I have to minimize the objective function like this: minimize( Trace[X(k-1)+𝛿 I]^-1*X(k )
k represents for k-th iteration, X is symmetric positive semi-definite and I is the identity matrix.
At iteration 0: X(0)=I (identity matrix).
My problem is: i dont know how to write in CVX, because it automatically solve for matrix X. And how can i know the value of previous X(k-1) at iteration k.
Thank you!
I’m not sure I understand what you are trying to do. Are you trying to solve a sequence of convex optimization problems, each of which includes the argmin of the previous iteration as input data?
Is this what you want, perhaps with a different criterion on termination out of the loop?
X_old = eye(n);
for i=1:m
cvx_begin
variable X(n,n) semidefinite
minimize(trace(inv(X_old - delta*eye(n))*X))
cvx_end
X_old = X;
endCan we know the X(0) X(1) …X(optimized) inside the cvx_begin AND cvx_end? i mean iterations inside the cvx_begin AND cvx_end. we do not need to create loop outside the cvx_begin and end.

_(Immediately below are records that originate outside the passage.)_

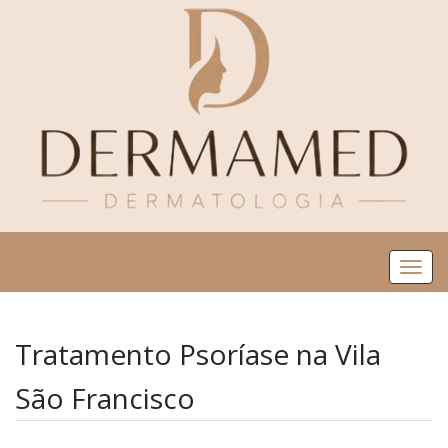
Me
Tratamento Psoríase na Vila
São Francisco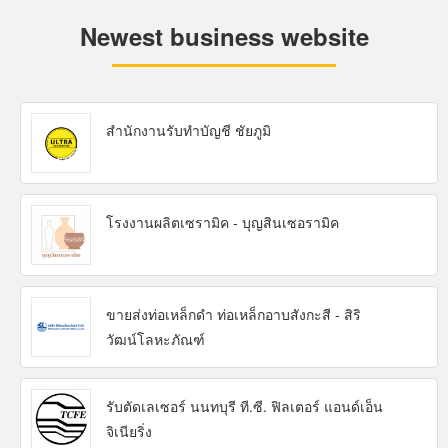
Newest business website
สำนักงานรับทำบัญชี ชัยภูมิ
โรงงานผลิตเซรามิค - บุญสินเซอรามิค
ขายส่งท่อเหล็กดำ ท่อเหล็กอาบสังกะสี - สิริ
วัฒน์โลหะภัณฑ์
รับตัดเลเซอร์ นนทบุรี ที.ซี. ฟิลเตอร์ แอนด์เอ็น
จิเนียริ่ง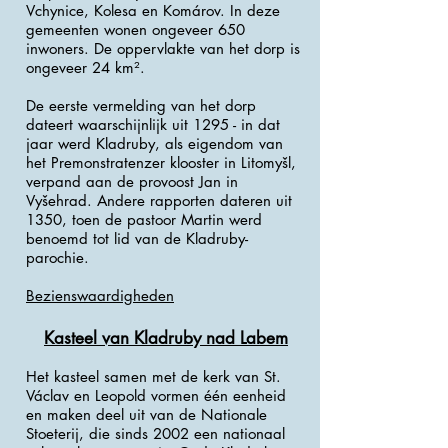
Vchynice, Kolesa en Komárov. In deze
gemeenten wonen ongeveer 650
inwoners. De oppervlakte van het dorp is
ongeveer 24 km².
De eerste vermelding van het dorp
dateert waarschijnlijk uit 1295 - in dat
jaar werd Kladruby, als eigendom van
het Premonstratenzer klooster in Litomyšl,
verpand aan de provoost Jan in
Vyšehrad. Andere rapporten dateren uit
1350, toen de pastoor Martin werd
benoemd tot lid van de Kladruby-
parochie.
Bezienswaardigheden
Kasteel van Kladruby nad Labem
Het kasteel samen met de kerk van St.
Václav en Leopold vormen één eenheid
en maken deel uit van de Nationale
Stoeterij, die sinds 2002 een nationaal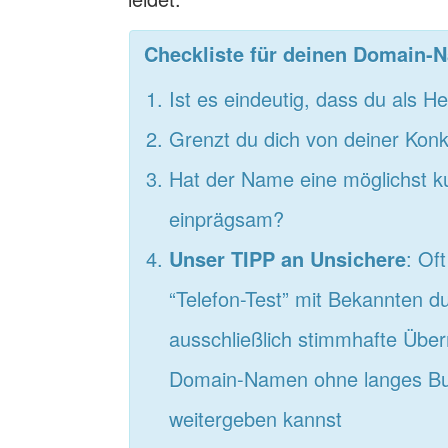
Checkliste für deinen Domain-
Ist es eindeutig, dass du als 
Grenzt du dich von deiner Kon
Hat der Name eine möglichst ku
einprägsam?
Unser TIPP an Unsichere
: Of
“Telefon-Test” mit Bekannten d
ausschließlich stimmhafte Über
Domain-Namen ohne langes Bu
weitergeben kannst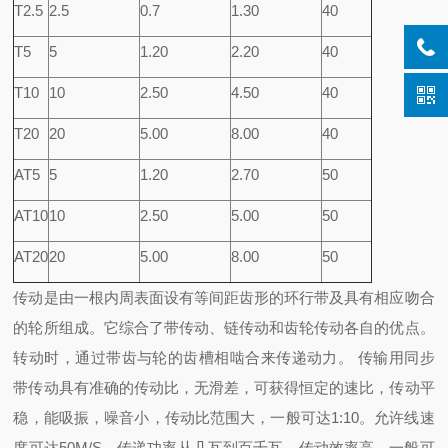
T2.5
2.5
0.7
1.30
40
T5
5
1.20
2.20
40
T10
10
2.50
4.50
40
T20
20
5.00
8.00
40
AT5
5
1.20
2.70
50
AT10
10
2.50
5.00
50
AT20
20
5.00
8.00
50
传动是由一根内周表面设有等间距齿形的环行带及具有相应吻合
的轮所组成。它综合了带传动、链传动和齿轮传动各自的优点。
转动时，通过带齿与轮的齿槽相啮合来传递动力。 传输用同步
带传动具有准确的传动比，无滑差，可获得恒定的速比，传动平
稳，能吸振，噪音小，传动比范围大，一般可达1:10。允许线速
度可达50M/S，传递功率从几瓦到百千瓦。传动效率高，一般可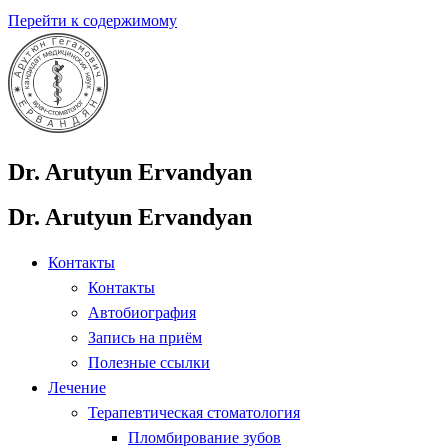
Перейти к содержимому
Dr. Arutyun Ervandyan
Dr. Arutyun Ervandyan
Контакты
Контакты
Автобиография
Запись на приём
Полезные ссылки
Лечение
Терапевтическая стоматология
Пломбирование зубов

If you need to solve more than one optimization problem, you need a separate cxv_begin … code … cvx_end for each optimization problem. I have done that within a for loop, or you might want to use a while loop. After you have exited CVX (cvx_end), the optimal values of the CVX variables are available until they are overwritten. The next time through the loop, if you declare the same variable name in CVX, the old value will no longer be available. You can save all the argmin (matrix) values in a 3D array, for instance; this would allow you to use all former argmins in the current CVX problem. But in the problem description you provided, you only seem to need to use the immediately preceding argmin. Do you have other constraints you didn’t mention?
Thank you for you kind reply!
The full problem is: Minimize (nothing) subject to: Trace(QiX(k)) belong to Ci where i=1,2,…,M (just sampling the region C into M samples) and X(k)>0. X,Q are symmetric positive semi-definite and ( X=xx’ ). I is identity matrix. But i need X* (denote for optimized X) must be low-rank to convert to x using approximated x=sqrt(largest eigenvalue of X*)(corresponding eigenvector). [the approximation is right only when X have low-rank after satisfy the condition Trace(QiX(k)) belong to Ci].
So, in order to have low rank X after reading some papers i saw two ways:
** First is minimize Trace(X).
** Second is Trace ( [X(k-1)+𝛿 I]^-1X(k ) ).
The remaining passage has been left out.